Too often have parochial and NIMBY attitudes tripped up or even tanked critical affordable housing projects throughout the Berkshires. We’re happy to see that’s not the case here, and we hope projects like the Cassilis Farm renovation signal shifting priorities for residents and officials of communities recognizing the need for an all-hands-on deck approach to beefing up housing stock.

It appears to be catching on in small towns and cities alike. Just this week, the Pittsfield City Council voted to expand the downtown housing development zone in support of a proposed apartment project at 100 Wendell Ave. and the possibility of another such development at 55 Linden St. Broadening the zone to include those areas would unlock additional funding through the projects via a local tax increment exemption and state tax credits to offset the cost of qualified project expenditures. The City Council also approved a tax exemption plan for the 100 Wendell Ave. project to slowly phase in payments so that developer AM Management won’t immediately be hit with higher taxes after it invests a planned $3.8 million to convert the property from commercial to residential use.

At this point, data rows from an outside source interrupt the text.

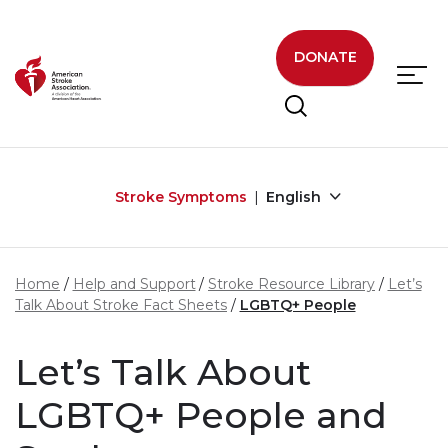
Skip to main content
DONATE
Stroke Symptoms
English
Home
Help and Support
Stroke Resource Library
Let’s
Talk About Stroke Fact Sheets
LGBTQ+ People
Let’s Talk About
LGBTQ+ People and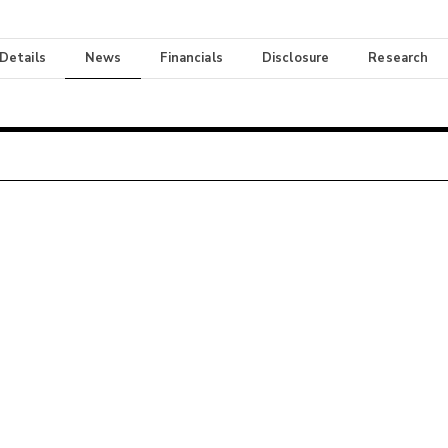
 Details
News
Financials
Disclosure
Research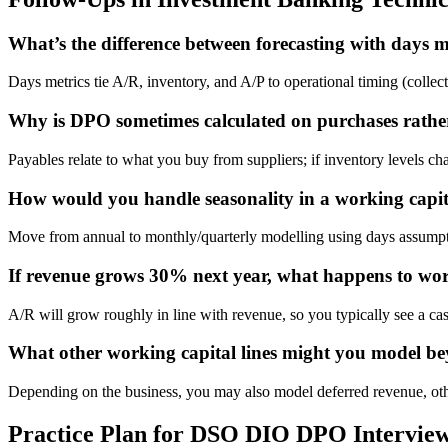
What’s the difference between forecasting with days me
Days metrics tie A/R, inventory, and A/P to operational timing (collec
Why is DPO sometimes calculated on purchases rat
Payables relate to what you buy from suppliers; if inventory levels c
How would you handle seasonality in a working capit
Move from annual to monthly/quarterly modelling using days assumptio
If revenue grows 30% next year, what happens to work
A/R will grow roughly in line with revenue, so you typically see a c
What other working capital lines might you model b
Depending on the business, you may also model deferred revenue, other 
Practice Plan for DSO DIO DPO Intervie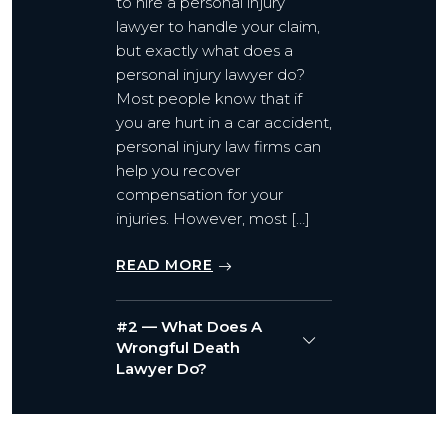
to hire a personal injury
lawyer to handle your claim,
but exactly what does a
personal injury lawyer do?
Most people know that if
you are hurt in a car accident,
personal injury law firms can
help you recover
compensation for your
injuries. However, most […]
READ MORE
#2 — What Does A
Wrongful Death
Lawyer Do?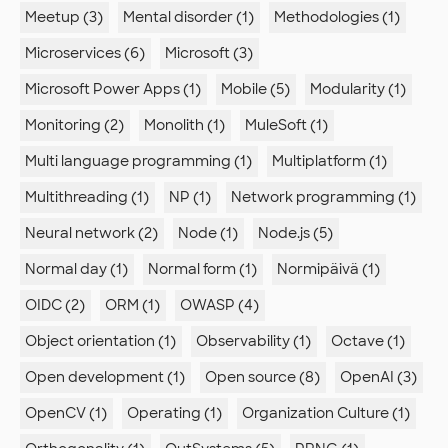
Meetup (3)
Mental disorder (1)
Methodologies (1)
Microservices (6)
Microsoft (3)
Microsoft Power Apps (1)
Mobile (5)
Modularity (1)
Monitoring (2)
Monolith (1)
MuleSoft (1)
Multi language programming (1)
Multiplatform (1)
Multithreading (1)
NP (1)
Network programming (1)
Neural network (2)
Node (1)
Node.js (5)
Normal day (1)
Normal form (1)
Normipäivä (1)
OIDC (2)
ORM (1)
OWASP (4)
Object orientation (1)
Observability (1)
Octave (1)
Open development (1)
Open source (8)
OpenAI (3)
OpenCV (1)
Operating (1)
Organization Culture (1)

These downtown Pittsfield prospects would not entail affordable units, but even still more market-rate supply to address demand is a good thing for the city at the heart of the Berk-shires. AM Management wants to convert 13 office Units at 100 Wendell Ave. into a 28-apartment complex it’s calling the Pointe, while Pittsfield’s community development director noted the property at 55 Linden St., the former Polish Community Club, has “potential” for future development. It bears repeating: We need all the units we can get, whether they’re built, preserved or converted.

These developments for cautious optimism on the region’s housing prospects came at a good time to blunt some disheartening news from Beacon Hill. Earlier this week, Gov. Maura Healey announced that a funding blast from the state’s Low-Income Housing Tax Credit program will assist 26 projects with building or preserving 1,900 units across 19 communities across the commonwealth. That sounds great, unless you read that news in Berkshire County and realize that none of those 19 municipalities is located west of the I-91 corridor. (Communities in Franklin County, the Berkshires’ neighbor to the northeast situated in the northern part of the 91 corridor, also were left out entirely.)

At this point, one might figure we westernmost constituents are used to being overlooked by Beacon Hill, but it still stings, especially in the context of a housing crisis just as pressing here as the rest of the state and a Healey administration that pledged to pursue regional equity. All the more reason why our Berkshire communities need to aggressively and creatively pursue opportunities to put a dent in the region’s housing crunch wherever and however they can. Kudos to New Marlborough, Construct and all involved in the Cassilis Farm housing project for modeling that effort.